* **Exercise goal**
Omit the images and retype the records verbatim.

* **Material provided**
=== Section Start ===

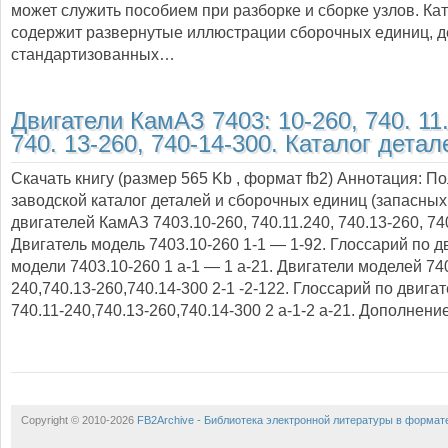
может служить пособием при разборке и сборке узлов. Ка
содержит развернутые иллюстрации сборочных единиц, д
стандартизованных…
Двигатели КамАЗ 7403: 10-260, 740. 11.
740. 13-260, 740-14-300. Каталог детал
Скачать книгу (размер 565 Kb , формат
fb2
) Аннотация:
По
заводской каталог деталей и сборочных единиц (запасных
двигателей КамАЗ 7403.10-260, 740.11.240, 740.13-260, 74
Двигатель модель 7403.10-260 1-1 — 1-92. Глоссарий по 
модели 7403.10-260 1 а-1 — 1 а-21. Двигатели моделей 740
240,740.13-260,740.14-300 2-1 -2-122. Глоссарий по двиг
740.11-240,740.13-260,740.14-300 2 а-1-2 а-21. Дополнени
Copyright © 2010-2026
FB2Archive - Библиотека электронной литературы в формат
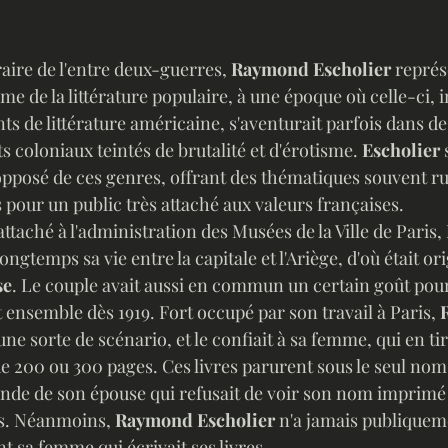
éraire de l'entre deux-guerres, 
Raymond Escholier 
représ
e de la littérature populaire, à une époque où celle-ci, 
 de littérature américaine, s'aventurait parfois dans de
s coloniaux teintés de brutalité et d'érotisme. 
Escholier 
pposé de ces genres, offrant des thématiques souvent ru
s pour un public très attaché aux valeurs françaises. 
ttaché à l'administration des Musées de la Ville de Paris, 
ongtemps sa vie entre la capitale et l'Ariège, d'où était or
se
. Le couple avait aussi en commun un certain goût pour l
t ensemble dès 1919. Fort occupé par son travail à Paris, 
 une sorte de scénario, et le confiait à sa femme, qui en ti
 200 ou 300 pages. Ces livres parurent sous le seul nom
ande de son épouse qui refusait de voir son nom imprimé
s. Néanmoins, 
Raymond Escholier
 n'a jamais publiquem
t sa femme qui écrivait ses livres. 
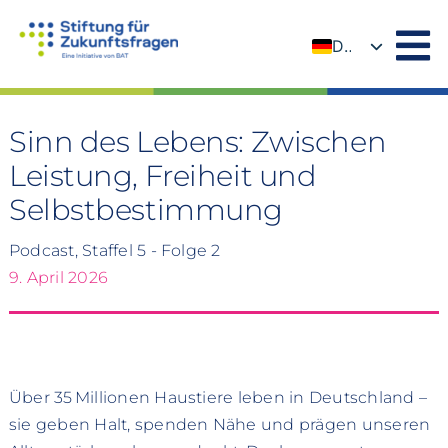
Zum
Inhalt
DE
springen
EN
Sinn des Lebens: Zwischen
Leistung, Freiheit und
Selbstbestimmung
Podcast, Staffel 5 - Folge 2
9. April 2026
Über 35 Millionen Haustiere leben in Deutschland –
sie geben Halt, spenden Nähe und prägen unseren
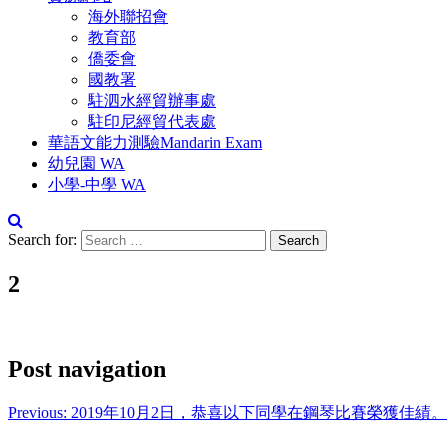
海外聯招會
教育部
僑委會
國教署
駐泗水經貿辦事處
駐印尼經貿代表處
華語文能力測驗Mandarin Exam
幼兒園 WA
小學-中學 WA
Search for:
2
Post navigation
Previous:
2019年10月2日，恭喜以下同學在鋼琴比賽榮獲佳績。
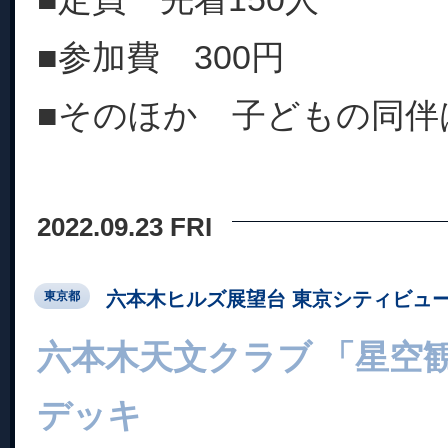
■参加費 300円
■そのほか 子どもの同伴
2022.09.23 FRI
六本木ヒルズ展望台 東京シティビュ
東京都
六本木天文クラブ 「星空
デッキ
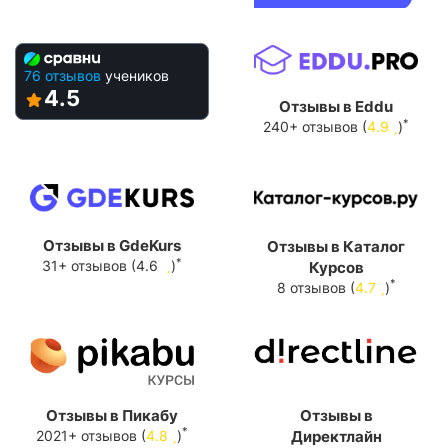
76 отзывов
учеников
4.5
Отзывы в Eddu
*
240+ отзывов (
4.9
)
Отзывы в GdeKurs
Отзывы в Каталог
*
31+ отзывов (4.6
)
Курсов
*
8 отзывов (
4.7
)
Отзывы в Пикабу
Отзывы в
*
2021+ отзывов (
4.8
)
Директлайн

=== Section End ===

* **Response**
может служить пособием при разборке и сборке узлов. Ка
содержит развернутые иллюстрации сборочных единиц, д
стандартизованных…
Двигатели КамАЗ 7403: 10-260, 740. 11.
740. 13-260, 740-14-300. Каталог детал
Скачать книгу (размер 565 Kb , формат
fb2
) Аннотация:
По
заводской каталог деталей и сборочных единиц (запасных
двигателей КамАЗ 7403.10-260, 740.11.240, 740.13-260, 74
Двигатель модель 7403.10-260 1-1 — 1-92. Глоссарий по 
модели 7403.10-260 1 а-1 — 1 а-21. Двигатели моделей 740
240,740.13-260,740.14-300 2-1 -2-122. Глоссарий по двиг
740.11-240,740.13-260,740.14-300 2 а-1-2 а-21. Дополнени
Copyright © 2010-2026
FB2Archive - Библиотека электронной литературы в формат
éraire de l'entre deux-guerres, 
Raymond Escholier 
représ
e de la littérature populaire, à une époque où celle-ci, 
 de littérature américaine, s'aventurait parfois dans de
s coloniaux teintés de brutalité et d'érotisme. 
Escholier 
pposé de ces genres, offrant des thématiques souvent ru
s pour un public très attaché aux valeurs françaises. 
ttaché à l'administration des Musées de la Ville de Paris, 
ongtemps sa vie entre la capitale et l'Ariège, d'où était or
se
. Le couple avait aussi en commun un certain goût pour l
t ensemble dès 1919. Fort occupé par son travail à Paris, 
 une sorte de scénario, et le confiait à sa femme, qui en ti
 200 ou 300 pages. Ces livres parurent sous le seul nom
ande de son épouse qui refusait de voir son nom imprimé
s. Néanmoins, 
Raymond Escholier
 n'a jamais publiquem
t sa femme qui écrivait ses livres. 
Zum
Inhalt
DE
springen
EN
Sinn des Lebens: Zwischen
Leistung, Freiheit und
Selbstbestimmung
Podcast, Staffel 5 - Folge 2
9. April 2026
Über 35 Millionen Haustiere leben in Deutschland –
sie geben Halt, spenden Nähe und prägen unseren
海外聯招會
教育部
僑委會
國教署
駐泗水經貿辦事處
駐印尼經貿代表處
華語文能力測驗Mandarin Exam
幼兒園 WA
小學-中學 WA
Search for:
2
Post navigation
Previous:
2019年10月2日，恭喜以下同學在鋼琴比賽榮獲佳績。
■参加費 300円
■そのほか 子どもの同伴
2022.09.23 FRI
六本木ヒルズ展望台 東京シティビュ
東京都
六本木天文クラブ 「星空
デッキ
76 отзывов
учеников
4.5
Отзывы в Eddu
*
240+ отзывов (
4.9
)
Отзывы в GdeKurs
Отзывы в Каталог
*
31+ отзывов (4.6
)
Курсов
*
8 отзывов (
4.7
)
Отзывы в Пикабу
Отзывы в
*
2021+ отзывов (
4.8
)
Директлайн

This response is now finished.